The objects displayed here, whatever their provenance, have been frozen at a particular and admittedly arbitrary point in their own, ongoing histories, so that future traces left upon them by viewers of Stolen Time will not be palpable in the same way they would be in a physical archive. I count this as a loss, but it is a loss that Raegan and I have attempted to recuperate by inviting you to leave other sorts of (virtual) marks upon the project as you make your way through it. As strange as the notion of a dust-free archive will be to many of you, we hope that Stolen Time will in other respects feel familiar and usable to visitors whose primary allegiance has traditionally been to paper documents, or to more tangible, more solid objects than those you will encounter here.

Note: Antonio Gramsci's "Taylorism and the Mechanization of the Worker" can be found in An Antonio Gramsci Reader: Selected Writings 1916-1935, ed.
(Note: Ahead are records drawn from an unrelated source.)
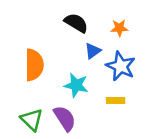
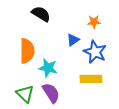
black semicircle: (76, 23) -> (41, 14), moved
cyan star: (76, 85) -> (48, 68), moved
yellow rectangle: (116, 101) -> (91, 79), size x1.5

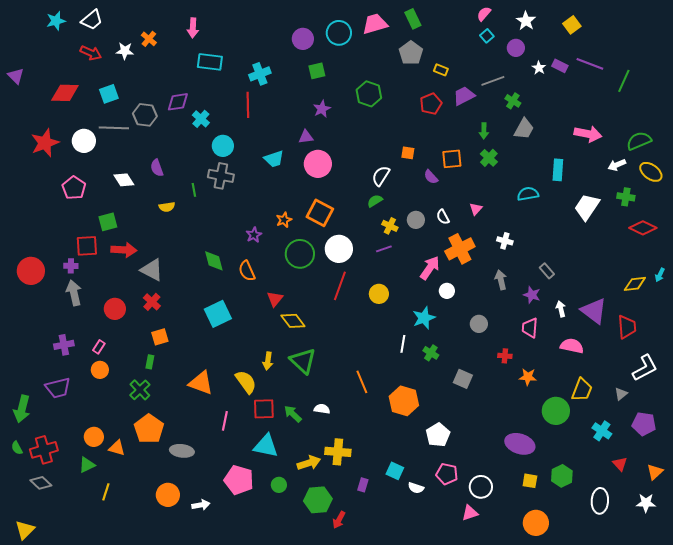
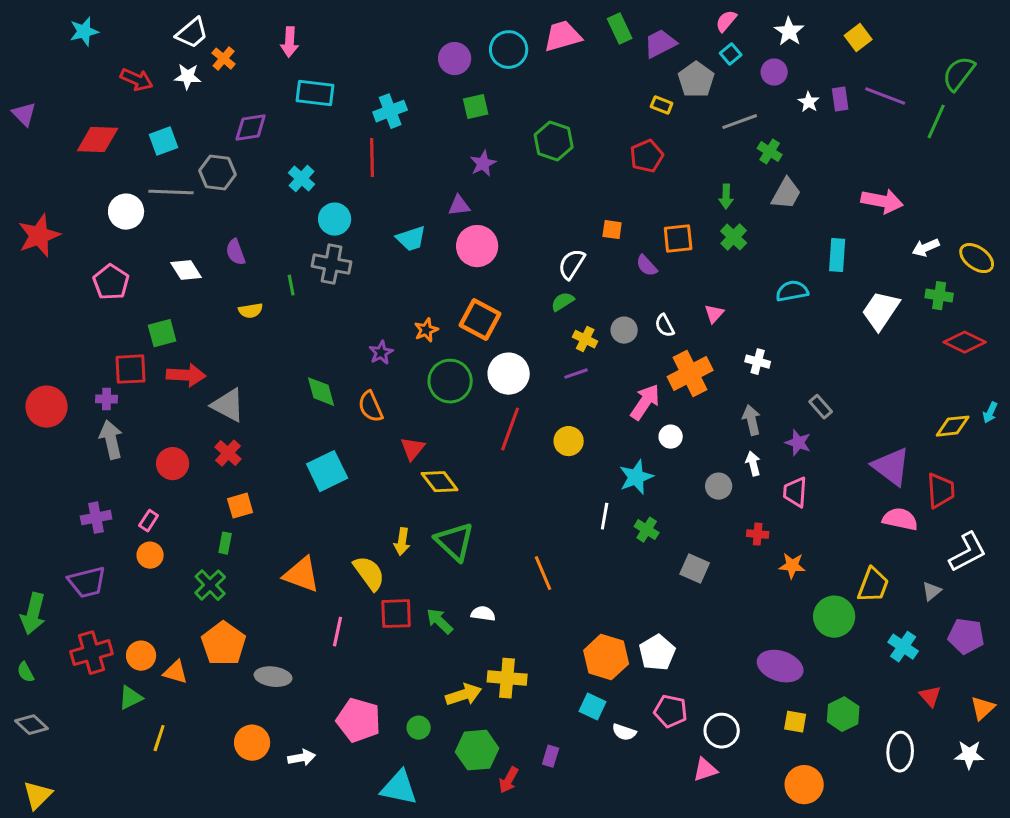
white trapezoid: (92, 20) -> (192, 33), moved
gray pentagon: (411, 53) -> (696, 80), moved
purple rectangle: (560, 66) -> (840, 99), turned 56
purple trapezoid: (464, 96) -> (660, 44), moved
purple diamond: (178, 102) -> (251, 128), moved
green semicircle: (639, 141) -> (959, 74), moved, turned -30
red star: (45, 143) -> (39, 236), moved
white arrow: (561, 309) -> (753, 464), moved
pink semicircle: (572, 346) -> (900, 519), moved
orange hexagon: (404, 401) -> (606, 657), moved
cyan triangle: (266, 446) -> (399, 788), moved
red cross: (44, 450) -> (92, 653), moved
gray diamond: (41, 483) -> (32, 725), moved
purple rectangle: (363, 485) -> (551, 756), moved

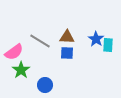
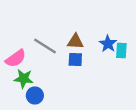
green star: (21, 70) -> (24, 79), turned -30
blue circle: (45, 85) -> (35, 95), moved

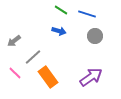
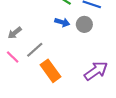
gray circle: (95, 36) -> (84, 24), moved
pink line: (15, 73) -> (13, 57), moved

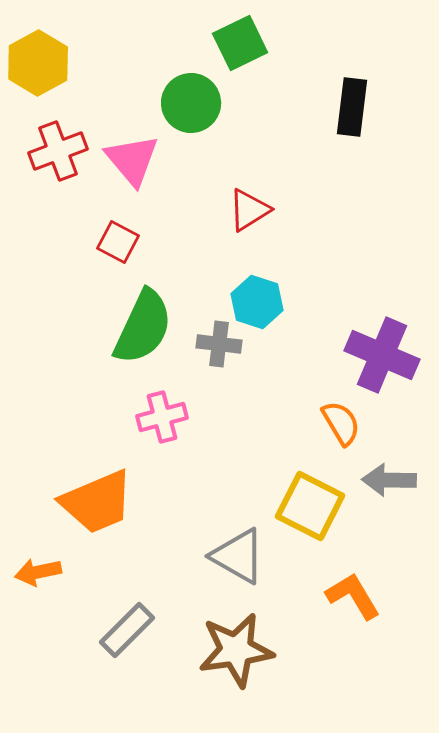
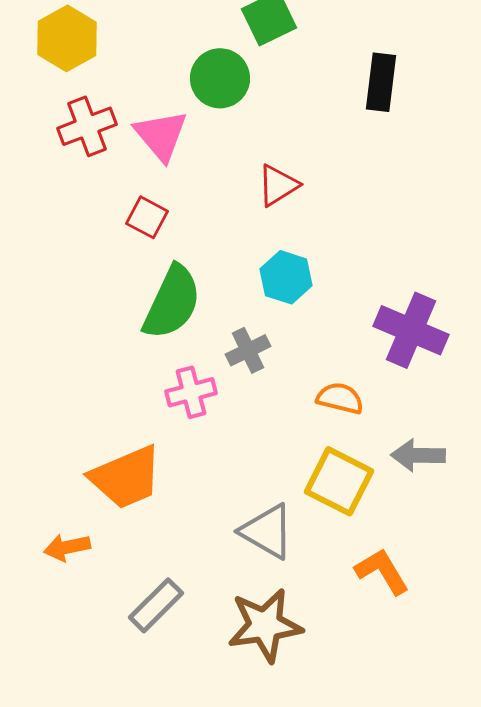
gray cross: (219, 344) -> (248, 350), moved, turned -33
orange semicircle: (341, 423) -> (340, 398), moved, turned -45

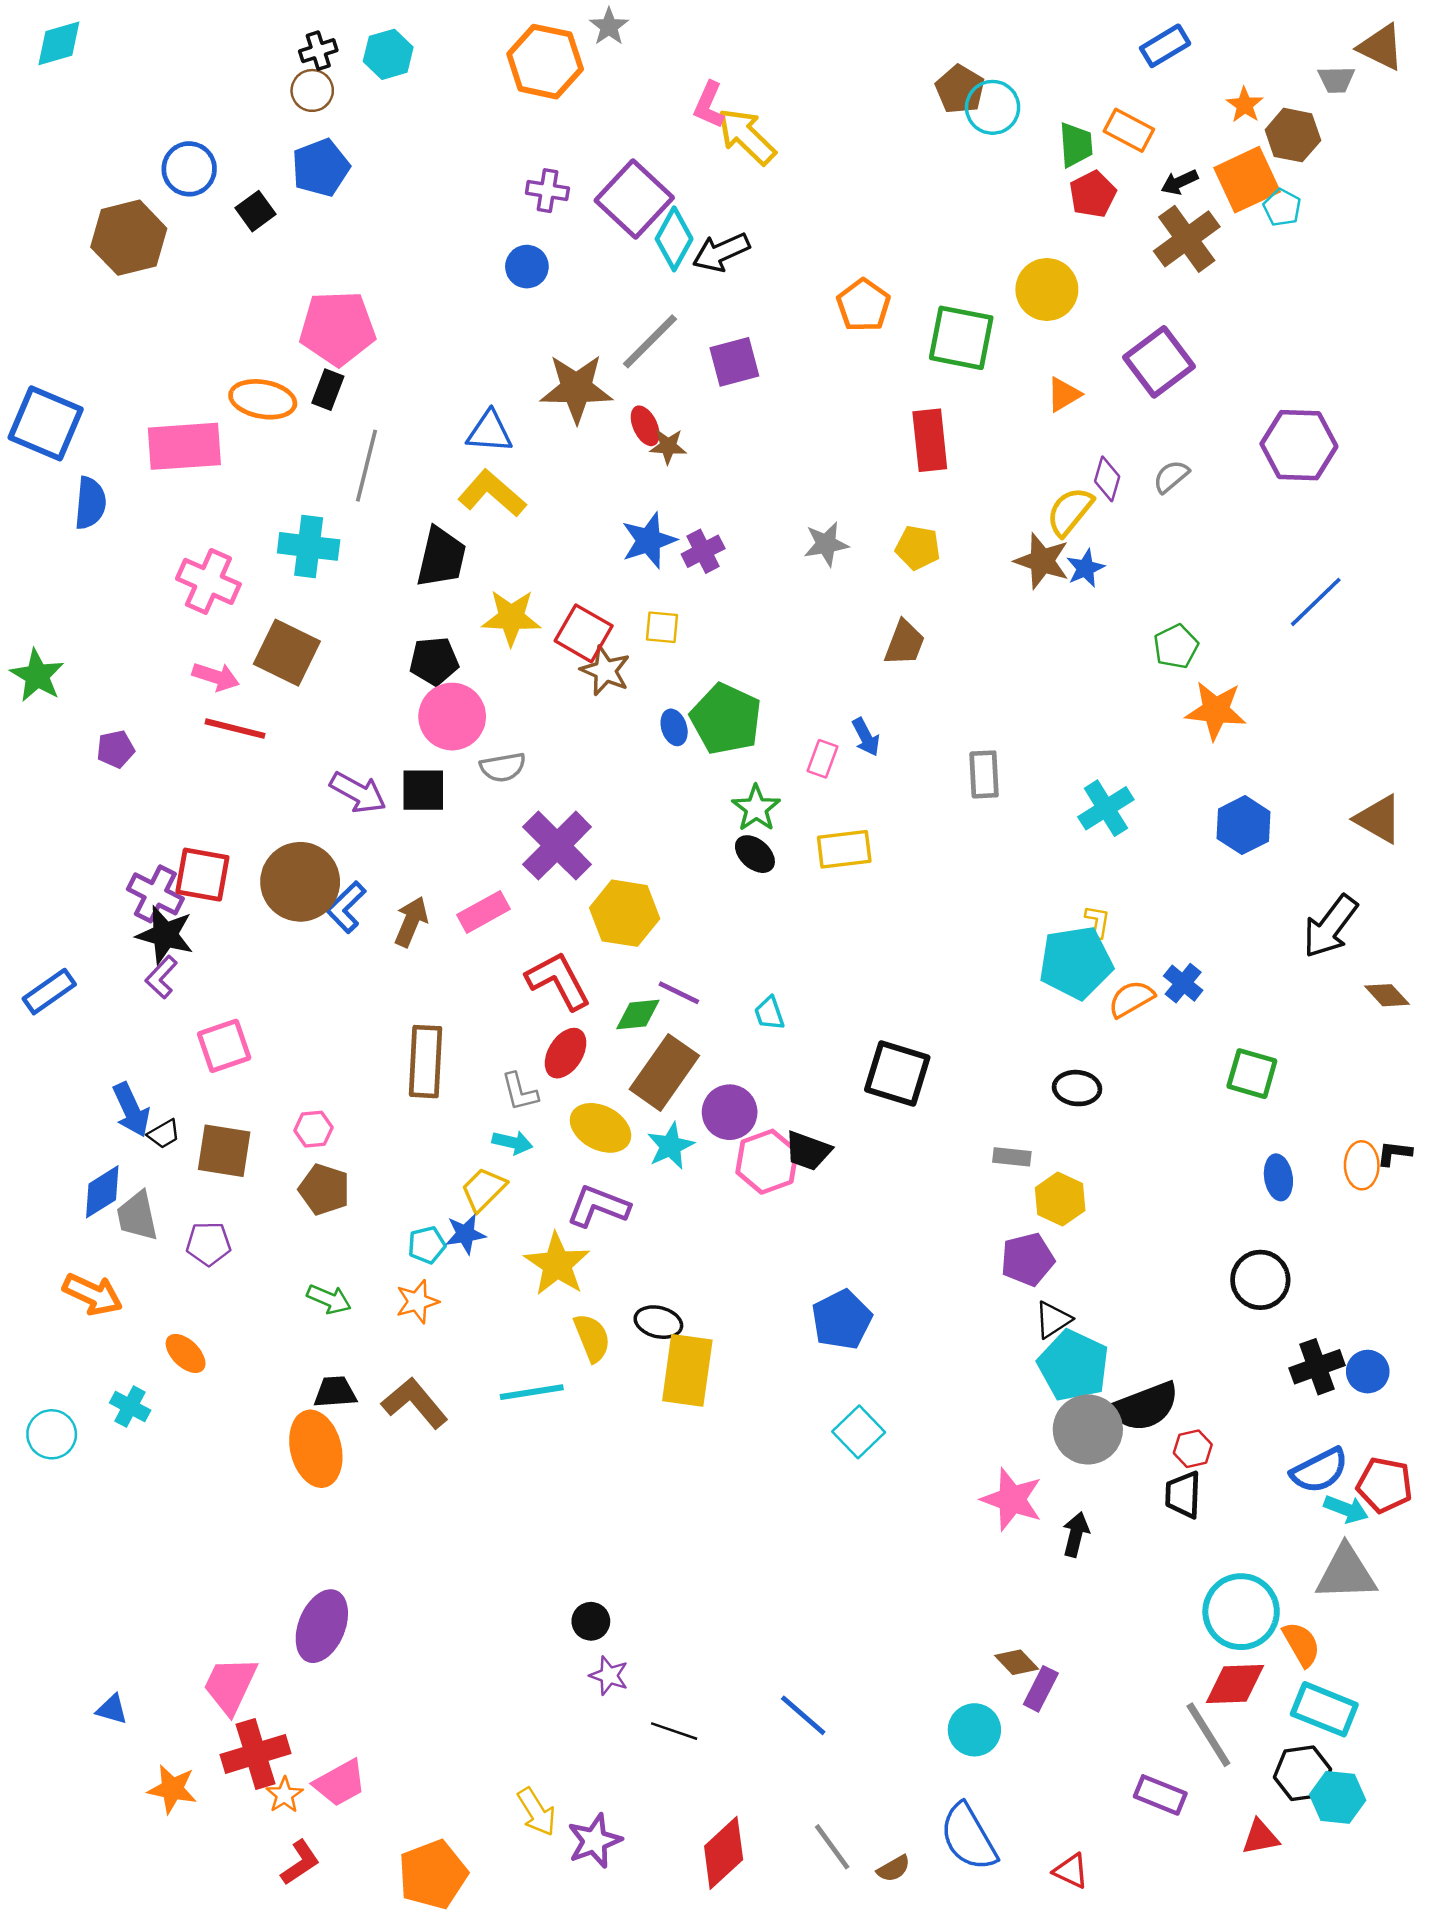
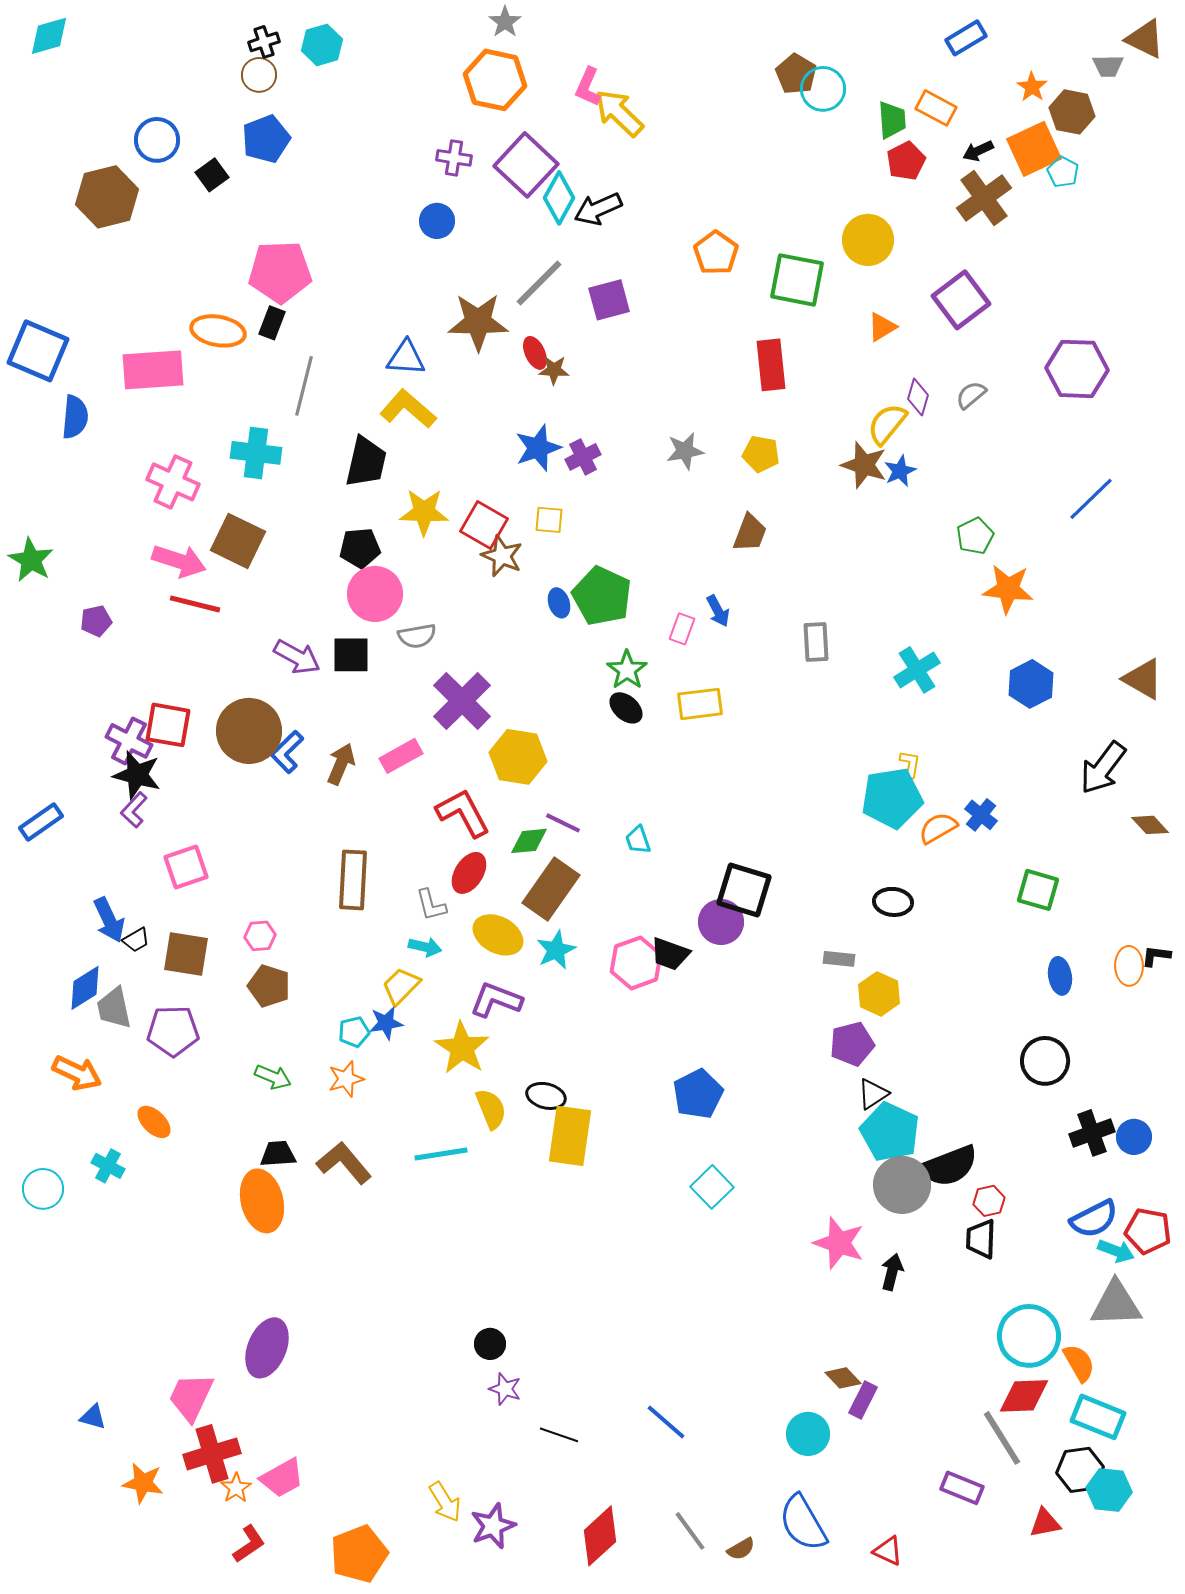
orange hexagon: (545, 62) -> (495, 80), moved
pink arrow: (216, 677) -> (179, 561), size x1.4
purple circle: (730, 1112) -> (721, 922), moved
purple pentagon: (208, 1244) -> (173, 1031), size x1.4

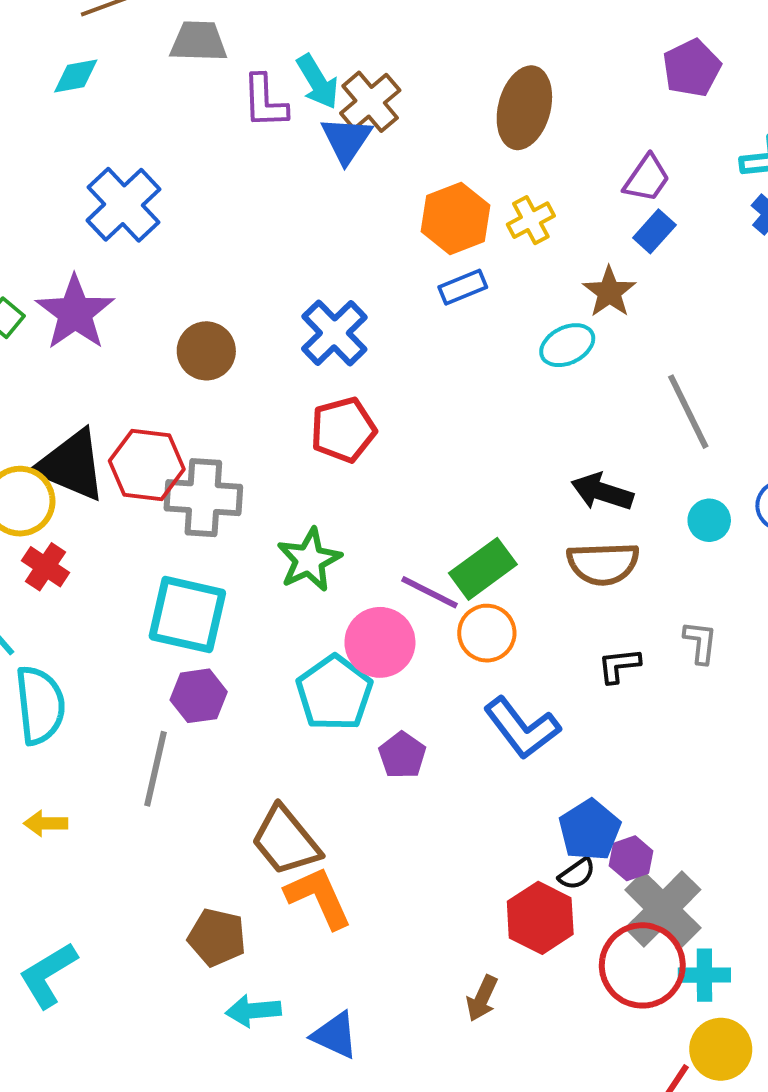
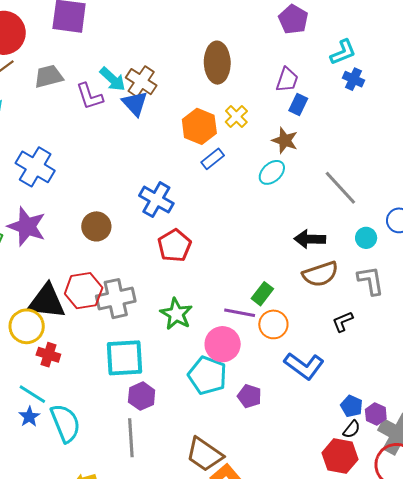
green rectangle: (483, 569) -> (262, 294), size x0.7
gray L-shape: (700, 642) -> (371, 281), moved, size x1.4
blue pentagon: (590, 830) -> (352, 406), size x0.7

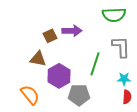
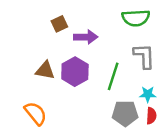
brown square: (50, 36) -> (59, 24), moved
purple hexagon: (59, 76) -> (75, 72), moved
gray pentagon: (79, 95) -> (125, 113), moved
David Forgacs (New York: Schocken Books, 1988), pp. 294-96.

-- Alice Gambrell

Alice Gambrell is on the English Department and Gender Studies faculties at the University of Southern California. Her book Women Intellectuals, Modernism, and Difference: transatlantic culture 1919-1945 was published by Cambridge University Press, in their "Cultural Margins" series, in 1997. "Stolen Time" is an interactive diversion from her book-in-progress Writing is Work.